■ **Work instruction**: Would you copy each line of the records that includes the word "Menyimpan"?

■ **Records shown**:
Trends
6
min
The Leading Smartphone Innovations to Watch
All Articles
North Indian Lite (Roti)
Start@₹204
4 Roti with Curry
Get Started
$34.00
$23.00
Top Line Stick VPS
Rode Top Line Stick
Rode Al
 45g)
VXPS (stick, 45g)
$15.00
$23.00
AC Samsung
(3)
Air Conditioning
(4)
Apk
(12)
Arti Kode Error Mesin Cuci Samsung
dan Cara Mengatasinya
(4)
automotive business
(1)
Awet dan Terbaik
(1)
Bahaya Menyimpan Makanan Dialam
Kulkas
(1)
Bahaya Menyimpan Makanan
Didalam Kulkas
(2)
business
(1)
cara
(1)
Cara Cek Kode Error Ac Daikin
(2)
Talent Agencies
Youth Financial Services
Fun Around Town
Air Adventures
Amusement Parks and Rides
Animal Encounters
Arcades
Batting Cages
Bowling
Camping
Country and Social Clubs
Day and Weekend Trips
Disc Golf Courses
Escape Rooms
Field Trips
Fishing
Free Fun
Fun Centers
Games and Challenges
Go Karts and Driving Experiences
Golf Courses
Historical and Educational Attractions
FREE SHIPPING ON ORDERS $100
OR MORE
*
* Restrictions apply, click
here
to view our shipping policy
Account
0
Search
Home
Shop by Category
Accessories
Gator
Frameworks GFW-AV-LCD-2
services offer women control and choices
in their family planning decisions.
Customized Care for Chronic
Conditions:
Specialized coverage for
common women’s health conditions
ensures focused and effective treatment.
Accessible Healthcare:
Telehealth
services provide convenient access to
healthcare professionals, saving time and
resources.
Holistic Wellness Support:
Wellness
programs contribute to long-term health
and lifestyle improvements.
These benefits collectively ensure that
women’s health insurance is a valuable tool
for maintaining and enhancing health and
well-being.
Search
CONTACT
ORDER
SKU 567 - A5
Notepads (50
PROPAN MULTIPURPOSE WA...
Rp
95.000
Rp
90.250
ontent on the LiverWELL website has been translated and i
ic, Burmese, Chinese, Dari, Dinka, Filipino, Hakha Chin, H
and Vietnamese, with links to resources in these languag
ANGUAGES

■ **Result below**:
Bahaya Menyimpan Makanan Dialam
Bahaya Menyimpan Makanan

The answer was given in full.